===== Data to process =====

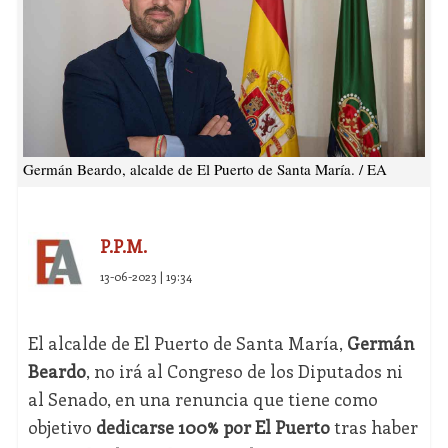
Germán Beardo, alcalde de El Puerto de Santa María. / EA
P.P.M.
13-06-2023 | 19:34
El alcalde de El Puerto de Santa María,
Germán
Beardo
, no irá al Congreso de los Diputados ni
al Senado, en una renuncia que tiene como
objetivo
dedicarse 100% por El Puerto
tras haber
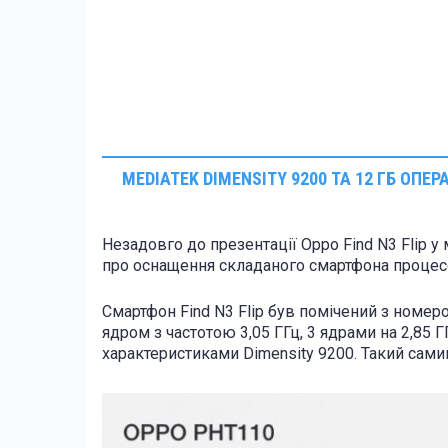
MEDIATEK DIMENSITY 9200 ТА 12 ГБ ОПЕР
Незадовго до презентації Oppo Find N3 Flip у 
про оснащення складаного смартфона процесо
Смартфон Find N3 Flip був помічений з номер
ядром з частотою 3,05 ГГц, 3 ядрами на 2,85 ГГ
характеристиками Dimensity 9200. Такий самий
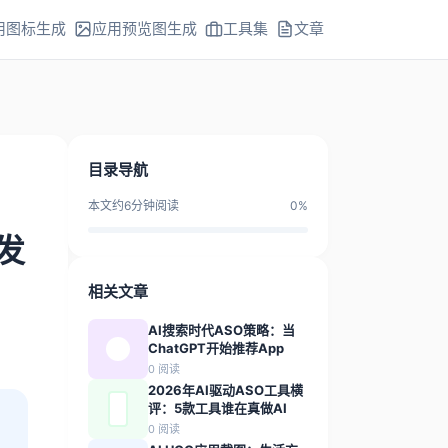
用图标生成
应用预览图生成
工具集
文章
目录导航
本文约
6
分钟阅读
0
%
发
相关文章
AI搜索时代ASO策略：当
ChatGPT开始推荐App
0
阅读
2026年AI驱动ASO工具横
评：5款工具谁在真做AI
0
阅读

=====

Spot every line in the entries that includes the word "Santa", and copy each one out.

_Task answer_.
Germán Beardo, alcalde de El Puerto de Santa María. / EA
El alcalde de El Puerto de Santa María,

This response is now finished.